生分解性マルチは全国的にまだ普及が進んでいない

環境に配慮しながら地域農業を守る

草刈り作業でも環境に配慮して、効率的な方法を

 山本さんにとっての生分解性マルチは、周年を通しての栽培体系を確立するために欠かせない資材となっているが、それだけではなく、「少しでも環境に負荷をかけない農業をしたい」との想いがあっての選択だ。環境にとってプラスチックゴミは負荷も多く、少なくすることで二酸化炭素の削減にも繋がる。異常気象の被害を如実に感じる生産者であれば、なおさら想いは強い。ただ環境配慮一辺倒というわけではない。今の労働力で「地域農業を守るためには、如何に効率の良い農業を行うかが重要です。そのためには慣行農業も必要です。その上で環境に配慮した取り組みができればと考えています」。環境配慮と農作業の効率化。
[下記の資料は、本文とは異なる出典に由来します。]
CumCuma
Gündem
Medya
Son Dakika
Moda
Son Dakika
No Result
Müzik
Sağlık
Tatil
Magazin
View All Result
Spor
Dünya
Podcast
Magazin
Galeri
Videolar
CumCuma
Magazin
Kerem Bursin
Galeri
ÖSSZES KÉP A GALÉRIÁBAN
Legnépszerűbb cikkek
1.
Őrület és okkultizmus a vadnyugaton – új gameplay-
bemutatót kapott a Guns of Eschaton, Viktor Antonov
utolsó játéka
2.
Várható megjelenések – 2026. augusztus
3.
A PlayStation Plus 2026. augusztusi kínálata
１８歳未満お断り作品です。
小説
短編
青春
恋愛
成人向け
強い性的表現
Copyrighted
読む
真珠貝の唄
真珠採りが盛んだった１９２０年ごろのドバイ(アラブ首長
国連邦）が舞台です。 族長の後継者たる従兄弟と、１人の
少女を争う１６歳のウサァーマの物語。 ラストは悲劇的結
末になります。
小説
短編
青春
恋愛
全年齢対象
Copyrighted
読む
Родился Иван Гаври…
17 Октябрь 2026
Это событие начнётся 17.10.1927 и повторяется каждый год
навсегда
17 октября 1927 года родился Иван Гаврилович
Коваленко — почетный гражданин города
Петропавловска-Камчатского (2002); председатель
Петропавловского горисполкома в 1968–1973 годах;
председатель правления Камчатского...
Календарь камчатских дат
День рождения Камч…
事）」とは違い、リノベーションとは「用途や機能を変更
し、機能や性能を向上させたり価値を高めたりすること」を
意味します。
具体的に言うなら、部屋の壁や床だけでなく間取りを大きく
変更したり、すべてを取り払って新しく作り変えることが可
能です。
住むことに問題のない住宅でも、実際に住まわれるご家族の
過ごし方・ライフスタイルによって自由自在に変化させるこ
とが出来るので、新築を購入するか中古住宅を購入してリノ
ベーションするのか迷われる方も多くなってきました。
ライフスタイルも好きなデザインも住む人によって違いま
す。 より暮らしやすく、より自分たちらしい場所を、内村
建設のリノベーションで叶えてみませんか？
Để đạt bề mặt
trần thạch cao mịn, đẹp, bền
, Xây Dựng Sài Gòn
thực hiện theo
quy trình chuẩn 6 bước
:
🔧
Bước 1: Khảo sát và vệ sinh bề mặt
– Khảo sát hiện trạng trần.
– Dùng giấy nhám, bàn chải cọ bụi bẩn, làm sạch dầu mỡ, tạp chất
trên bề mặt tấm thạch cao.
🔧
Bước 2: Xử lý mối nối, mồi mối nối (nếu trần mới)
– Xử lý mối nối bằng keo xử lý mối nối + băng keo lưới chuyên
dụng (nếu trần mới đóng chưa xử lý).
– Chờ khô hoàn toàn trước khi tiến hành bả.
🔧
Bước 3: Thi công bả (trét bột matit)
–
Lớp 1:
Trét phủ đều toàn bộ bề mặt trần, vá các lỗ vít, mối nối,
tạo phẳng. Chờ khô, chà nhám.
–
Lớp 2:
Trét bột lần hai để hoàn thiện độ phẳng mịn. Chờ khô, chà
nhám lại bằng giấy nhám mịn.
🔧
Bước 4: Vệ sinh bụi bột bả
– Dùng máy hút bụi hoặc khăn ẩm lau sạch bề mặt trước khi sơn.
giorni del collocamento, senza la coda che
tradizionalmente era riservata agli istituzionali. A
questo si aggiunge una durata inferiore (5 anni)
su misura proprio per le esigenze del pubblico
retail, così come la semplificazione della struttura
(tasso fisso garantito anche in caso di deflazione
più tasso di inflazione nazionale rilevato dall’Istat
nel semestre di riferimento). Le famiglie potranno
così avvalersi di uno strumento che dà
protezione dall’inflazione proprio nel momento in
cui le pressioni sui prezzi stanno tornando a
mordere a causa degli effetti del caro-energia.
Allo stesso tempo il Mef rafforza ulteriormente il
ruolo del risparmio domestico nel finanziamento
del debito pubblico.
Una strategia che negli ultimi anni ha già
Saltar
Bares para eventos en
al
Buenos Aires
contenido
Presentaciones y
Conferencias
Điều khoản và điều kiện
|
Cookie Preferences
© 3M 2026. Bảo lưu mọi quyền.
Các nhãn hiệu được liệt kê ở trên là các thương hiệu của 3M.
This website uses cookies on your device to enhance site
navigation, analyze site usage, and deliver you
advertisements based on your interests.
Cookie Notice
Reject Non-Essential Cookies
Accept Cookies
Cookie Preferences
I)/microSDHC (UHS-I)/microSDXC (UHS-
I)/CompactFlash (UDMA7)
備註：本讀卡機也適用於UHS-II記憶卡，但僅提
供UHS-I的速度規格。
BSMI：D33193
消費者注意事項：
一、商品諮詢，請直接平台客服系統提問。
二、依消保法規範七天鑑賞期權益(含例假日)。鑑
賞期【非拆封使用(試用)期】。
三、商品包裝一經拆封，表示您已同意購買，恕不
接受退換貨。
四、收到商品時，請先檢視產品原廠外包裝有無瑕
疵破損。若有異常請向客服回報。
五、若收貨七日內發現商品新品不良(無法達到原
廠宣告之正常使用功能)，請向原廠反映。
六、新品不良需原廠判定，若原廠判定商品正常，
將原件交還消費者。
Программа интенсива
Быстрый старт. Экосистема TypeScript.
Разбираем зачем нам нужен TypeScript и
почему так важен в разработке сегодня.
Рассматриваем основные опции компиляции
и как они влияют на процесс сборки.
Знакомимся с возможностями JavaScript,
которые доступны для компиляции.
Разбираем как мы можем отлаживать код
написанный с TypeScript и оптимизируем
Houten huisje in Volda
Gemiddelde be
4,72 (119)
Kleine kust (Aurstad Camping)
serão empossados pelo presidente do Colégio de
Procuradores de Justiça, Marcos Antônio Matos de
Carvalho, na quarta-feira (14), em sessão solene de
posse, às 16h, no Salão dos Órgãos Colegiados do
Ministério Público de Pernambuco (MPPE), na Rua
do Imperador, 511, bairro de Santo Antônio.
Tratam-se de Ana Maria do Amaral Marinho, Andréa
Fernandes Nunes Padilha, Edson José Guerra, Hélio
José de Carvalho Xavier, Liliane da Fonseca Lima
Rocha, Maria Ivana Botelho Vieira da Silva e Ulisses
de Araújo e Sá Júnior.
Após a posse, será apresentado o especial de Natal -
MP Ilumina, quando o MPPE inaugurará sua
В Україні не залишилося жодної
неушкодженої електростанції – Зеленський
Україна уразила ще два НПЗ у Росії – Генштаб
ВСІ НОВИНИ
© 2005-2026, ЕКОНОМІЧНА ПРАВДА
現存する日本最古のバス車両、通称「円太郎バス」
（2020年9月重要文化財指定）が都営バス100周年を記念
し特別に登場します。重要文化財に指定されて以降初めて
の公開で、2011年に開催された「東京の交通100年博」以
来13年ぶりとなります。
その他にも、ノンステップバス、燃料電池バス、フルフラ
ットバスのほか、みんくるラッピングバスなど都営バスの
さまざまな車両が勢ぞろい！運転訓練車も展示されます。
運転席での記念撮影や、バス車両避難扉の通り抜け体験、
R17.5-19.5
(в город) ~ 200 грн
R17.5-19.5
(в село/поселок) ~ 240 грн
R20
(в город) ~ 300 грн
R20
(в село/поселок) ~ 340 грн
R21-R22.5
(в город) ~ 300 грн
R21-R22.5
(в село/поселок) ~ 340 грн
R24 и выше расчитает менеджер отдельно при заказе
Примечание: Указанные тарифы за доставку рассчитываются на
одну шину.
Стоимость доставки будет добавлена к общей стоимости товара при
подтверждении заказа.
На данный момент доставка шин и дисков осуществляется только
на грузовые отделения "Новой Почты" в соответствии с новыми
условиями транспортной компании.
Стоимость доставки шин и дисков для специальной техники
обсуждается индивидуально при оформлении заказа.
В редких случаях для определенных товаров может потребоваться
この両方で生分解性マルチが役立っている。

 地域の実情を考えれば吉備高原ファームが維持・管理を行う農地はこれからも増えていくと予想される。その中で新たな課題となってくるのが草刈り作業だ。この工程を如何に効率よく行うか。「特に法面の草刈り作業が非常に大きな負担になってきています。草刈りに費やす作業時間は全体作業時間の1/3にもなります」。生産環境を整え景観を維持するためにも必須の作業だが、生産に直結する部分ではなく、負担感は大きい。この部分でも生分解性マルチのように環境負荷が少なく、省力的で効率的な方法が求められている。「斜面の草刈り作業は危険も伴いますので、自動の草刈機などに期待しています」。付け加えて安価なものをということで、より導入しやすい普及機が待たれている。

収穫されたトウモロコシ
農福連携で雇用を創出

“環境への優しさが強さになるとき”

 異常気象が常態化し、環境意識も高まり、2050年にカーボンニュートラルを目指すなど、具体的な目標も出てきた。それに向け社会がにわかに動き始めているが、その中でグリーンインフレという状況も現れ始めた。脱炭素に伴う様々な局面でのコスト増だが、農業の生産現場でも同様だ。環境を守るためにはお金がかかる。まさに生分解性マルチがそうだし、自動の草刈機を導入すればそれも負担になる。しかし、地域農業を維持し、環境保全も図っていくとなると避けては通れない。ただ導入コストは上がっても、効率の向上や人件費削減なども含めれば全体として経営改善に繋がる場合もある。そこが、“環境への優しさが強さになるとき”だ。同ファームにもそれがあり、中山間地の農業を持続する一つの形が見えた。